We should change this back to Herc/Hulk megathread, since chaos war is over.

Also, preview for Herc #1!


*Spoiler*: __ 








Hawkeye ain't got shit on my boy Herc. This seriously looks awesome, love all the different mythological weapons.


----------



## Juggernaut (Feb 22, 2011)

What strength level is he at now?  I've read that he may be pretty close to Cap now.


----------



## Whip Whirlwind (Feb 22, 2011)

Juggernaut said:


> What strength level is he at now?  I've read that he may be pretty close to Cap now.

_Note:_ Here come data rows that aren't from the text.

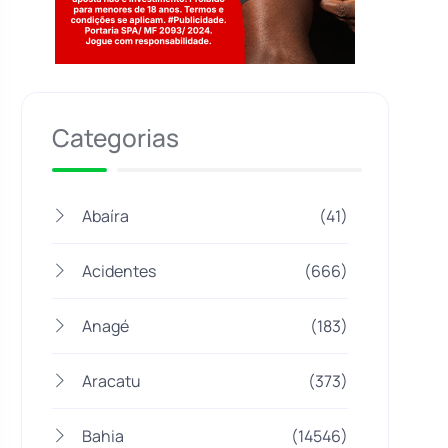
Jogue com responsabilidade. 18+
Categorias
Abaíra
(41)
Acidentes
(666)
Anagé
(183)
Aracatu
(373)
Bahia
(14546)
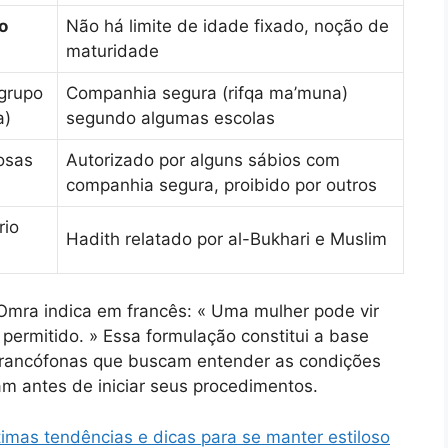
o
Não há limite de idade fixado, noção de
maturidade
grupo
Companhia segura (rifqa ma’muna)
a)
segundo algumas escolas
osas
Autorizado por alguns sábios com
companhia segura, proibido por outros
rio
Hadith relatado por al-Bukhari e Muslim
 Omra indica em francês: « Uma mulher pode vir
permitido. » Essa formulação constitui a base
s francófonas que buscam entender as condições
 antes de iniciar seus procedimentos.
imas tendências e dicas para se manter estiloso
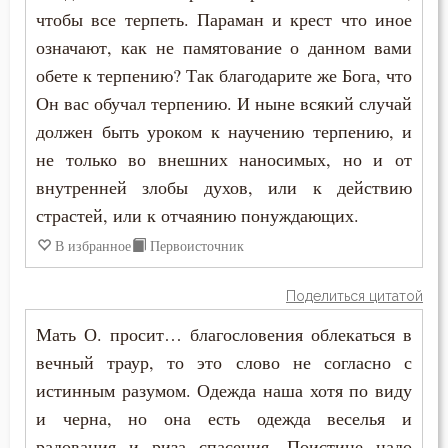
чтобы все терпеть. Параман и крест что иное
означают, как не памятование о данном вами
обете к терпению? Так благодарите же Бога, что
Он вас обучал терпению. И ныне всякий случай
должен быть уроком к научению терпению, и
не только во внешних наносимых, но и от
внутренней злобы духов, или к действию
страстей, или к отчаянию понуждающих.
В избранное
Первоисточник
Поделиться цитатой
Мать О. просит… благословения облекаться в
вечный траур, то это слово не согласно с
истинным разумом. Одежда наша хотя по виду
и черна, но она есть одежда веселья и
радования и риза спасения. Поистине надо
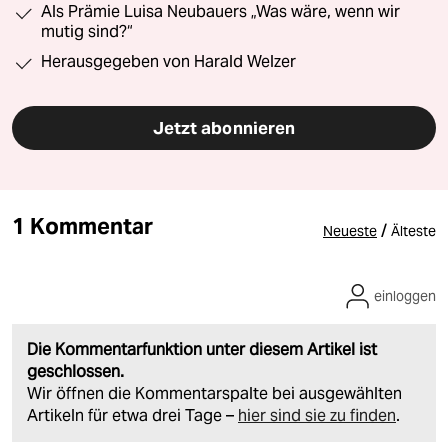
Als Prämie Luisa Neubauers „Was wäre, wenn wir
mutig sind?“
Herausgegeben von Harald Welzer
Jetzt abonnieren
1 Kommentar
/
Neueste
Älteste
einloggen
Die Kommentarfunktion unter diesem Artikel ist
geschlossen.
Wir öffnen die Kommentarspalte bei ausgewählten
Artikeln für etwa drei Tage –
hier sind sie zu finden
.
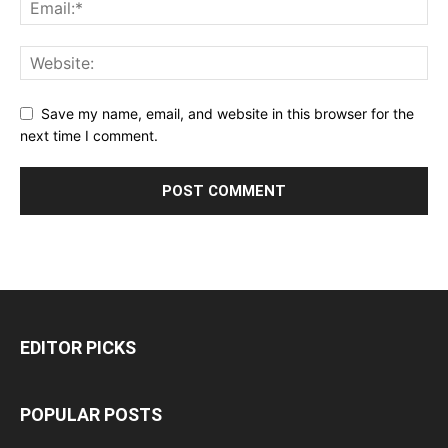
Save my name, email, and website in this browser for the
next time I comment.
EDITOR PICKS
POPULAR POSTS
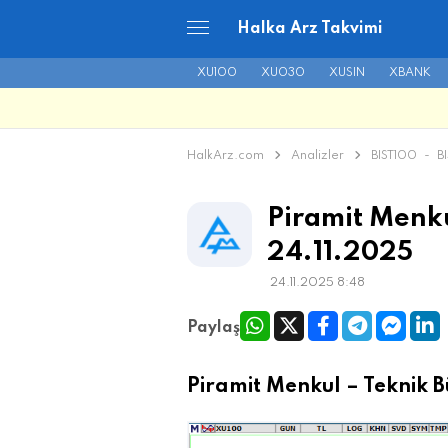
Halka Arz Takvimi
XU100
XU030
XUSIN
XBANK
HalkArz.com
Analizler
BIST100
-
B
Piramit Menku
24.11.2025
24.11.2025 8:48
Paylaş
Piramit Menkul – Teknik B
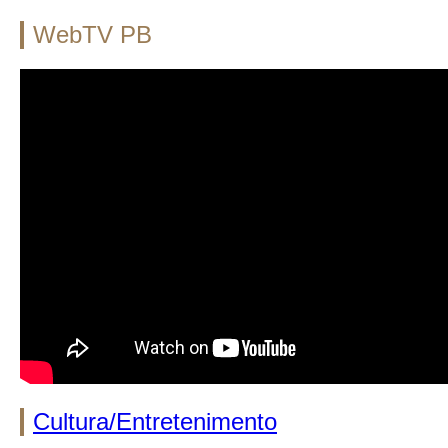
WebTV PB
Cultura/Entretenimento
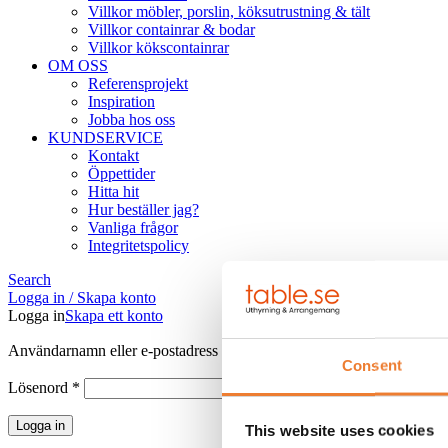
Villkor möbler, porslin, köksutrustning & tält
Villkor containrar & bodar
Villkor kökscontainrar
OM OSS
Referensprojekt
Inspiration
Jobba hos oss
KUNDSERVICE
Kontakt
Öppettider
Hitta hit
Hur beställer jag?
Vanliga frågor
Integritetspolicy
Search
Logga in / Skapa konto
Logga in
Skapa ett konto
Obligatoriskt
Användarnamn eller e-postadress
*
Consent
Obligatoriskt
Lösenord
*
Logga in
This website uses cookies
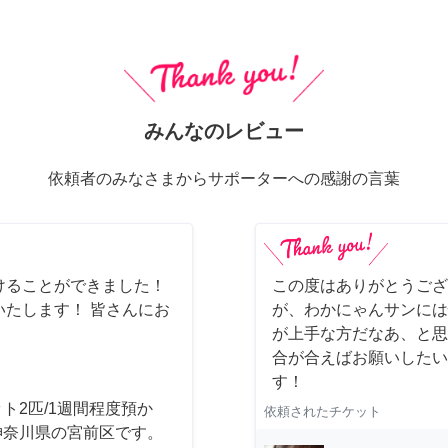
みんなのレビュー
依頼者のみなさまからサポーターへの感謝の言葉
けることができました！
この度はありがとうござ
たします！ 皆さんにお
が、わかにゃんサンには
が上手な方だなあ、と思
合が合えばお願いしたいで
す！
ト2匹/1週間程度預か
依頼されたチケット
神奈川県の宮前区です。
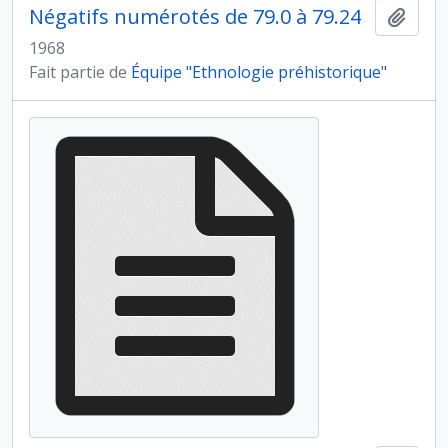
Négatifs numérotés de 79.0 à 79.24
Ajout
1968
Fait partie de
Équipe "Ethnologie préhistorique"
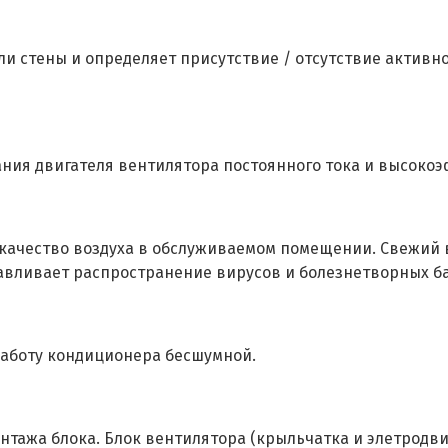
ли стены и определяет присутствие / отсутствие активн
ания двигателя вентилятора постоянного тока и высоко
 качество воздуха в обслуживаемом помещении. Свежий 
авливает распространение вирусов и болезнетворных б
работу кондиционера бесшумной.
тажа блока. Блок вентилятора (крыльчатка и элетродви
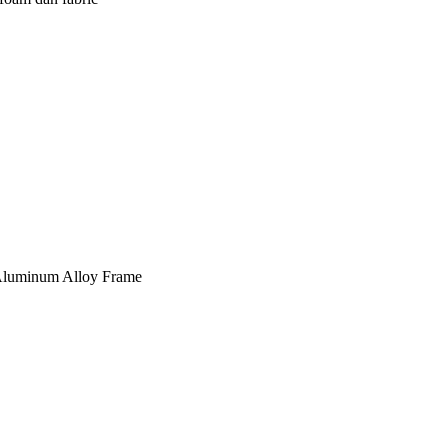
, Aluminum Alloy Frame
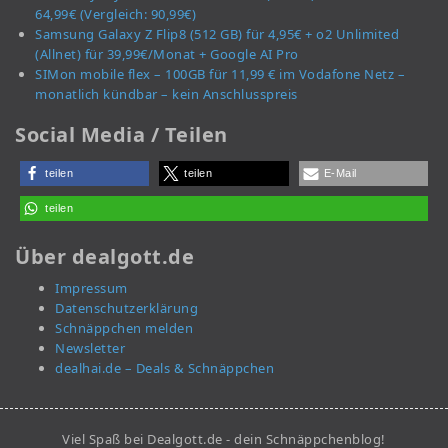
64,99€ (Vergleich: 90,99€)
Samsung Galaxy Z Flip8 (512 GB) für 4,95€ + o2 Unlimited
(Allnet) für 39,99€/Monat + Google AI Pro
SIMon mobile flex – 100GB für 11,99 € im Vodafone Netz –
monatlich kündbar – kein Anschlusspreis
Social Media / Teilen
teilen
teilen
E-Mail
teilen
Über dealgott.de
Impressum
Datenschutzerklärung
Schnäppchen melden
Newsletter
dealhai.de – Deals & Schnäppchen
Viel Spaß bei Dealgott.de - dein Schnäppchenblog!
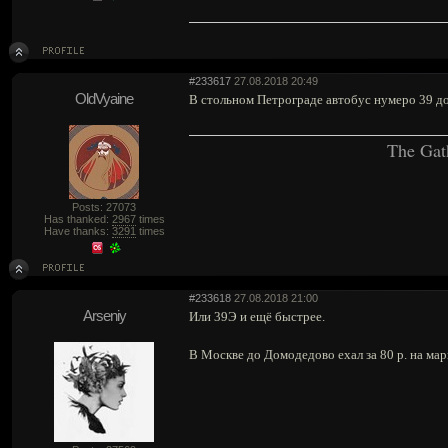
#233617
27.08.2018 20:49
OldVyaine
В стольном Петрограде автобус нумеро 39 до 
The Gat
Posts: 27073
Has thanked:
2967
times
Have thanks:
3291
times
#233618
27.08.2018 21:00
Arseniy
Или 39Э и ещё быстрее.
В Москве до Домодедово ехал за 80 р. на ма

I think he's as strong as he was before he died the first time, and since I'm pretty sure he did his twelve labors before he died (correct me if im wrong) he's still pretty damn strong. 

So probably around Cap, maybe slightly stronger.

On another note, I wonder where Herc is gonna live? I could see him and Cho getting an apartment haha.


----------



## Petes12 (Feb 22, 2011)

he was super strong when he did those labors. i think the idea is hes completely mortal now, not even a demigod.


----------



## Zen-aku (Feb 22, 2011)

Petes12 said:


> he was super strong when he did those labors. i think the idea is hes completely mortal now, not even a demigod.



He is probably as strong as a normal guy his size and build


----------



## Petes12 (Feb 22, 2011)

you mean now or then? cus back in the day he definitely lifted a boulder the size of a house and did other pretty impossible things.


----------



## Whip Whirlwind (Feb 22, 2011)

Petes12 said:


> he was super strong when he did those labors. i think the idea is hes completely mortal now, not even a demigod.



He wasn't a full on demi god when he did the labors though. I hope he still has some measure of super strength/durability, even if it's only like cap level.


----------



## Petes12 (Feb 22, 2011)

he was way beyond cap level then though. 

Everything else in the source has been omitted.